I BIKE TO THE TRAIL HEAD (no bikes were allowed any further). THE HIKE IS STRAIGHT UP 300 METERS, BUT THE VIEWS WERE WORTH IT
After hiking I make some small talk with the horse carriage guys. He wants to ride my bike, sure.
YOU RIDE MY BIKE, I WANT A PICTURE ON THE HORSE CARRIAGE, DONE
I’m finally back home, to the hostel.

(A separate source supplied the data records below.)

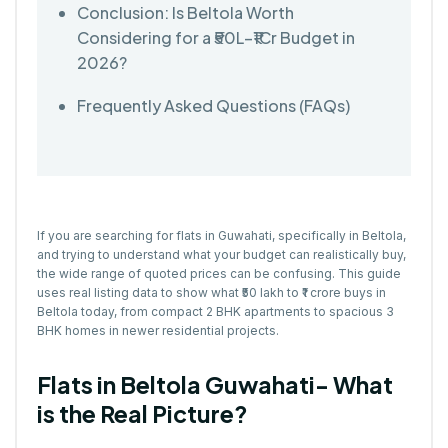
Conclusion: Is Beltola Worth
Considering for a ₹50L–₹1Cr Budget in
2026?
Frequently Asked Questions (FAQs)
If you are searching for
flats in Guwahati,
specifically in Beltola,
and trying to understand what your budget can realistically buy,
the wide range of quoted prices can be confusing. This guide
uses real listing data to show what ₹50 lakh to ₹1 crore buys in
Beltola today, from compact 2 BHK apartments to spacious 3
BHK homes in newer residential projects.
Flats in Beltola Guwahati- What
is the Real Picture?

This is one of the more interesting groups of people here, than anywhere else I’ve stayed.
ANDRE’ TAKES THIS PHOTO OF ME CUTTING DRIED FRUIT AND PUTTING NUTS INSIDE
I feel lucky to have this free time to share with other people who are all so interesting.
THIS COUPLE FROM AMERICA LANDED AT THE HOSTEL, WE ALL WENT TOGETHER TO ANDRE’S ART EXHIBIT.
Both Natasa and I agreed the inlaid chairs, table, mirror and Koran holder would look good in “our” home.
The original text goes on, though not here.